This topic is weighed 10% on exam
Troubleshoot application failure.
kubectl logs mypod --previous
kubectl describe po/mypod
Troubleshoot control plane failure.
kubectl get componentstatuses
Troubleshoot worker node failure.
- Troubleshooting services
- Make sure you’re connecting to the service’s cluster IP from within the cluster, not from the outside.
- Don’t bother pinging the service IP to figure out if the service is accessible (remember, the service’s cluster IP is a virtual IP and pinging it will never work).
- If you’ve defined a readiness probe, make sure it’s succeeding; otherwise the pod won’t be part of the service.
- To confirm that a pod is part of the service, examine the corresponding Endpoints object with kubectl get endpoints.

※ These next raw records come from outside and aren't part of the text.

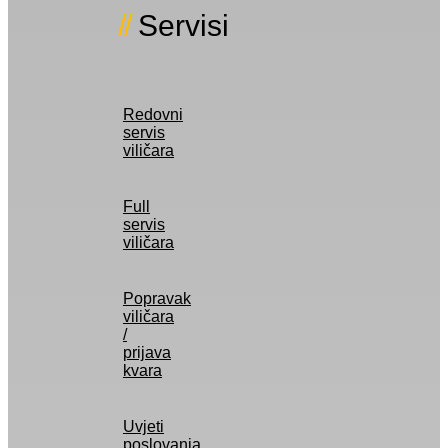
Servisi
Redovni
servis
viličara
Full
servis
viličara
Popravak
viličara
/
prijava
kvara
Uvjeti
poslovanja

- If you’re trying to access the service through its FQDN or a part of it (for example, myservice.mynamespace.svc.cluster.local or myservice.mynamespace) and it doesn’t work, see if you can access it using its cluster IP instead of the FQDN.
- Check whether you’re connecting to the port exposed by the service and not the target port.
- Try connecting to the pod IP directly to confirm your pod is accepting connections on the correct port.
- If you can’t even access your app through the pod’s IP, make sure your app isn’t only binding to localhost.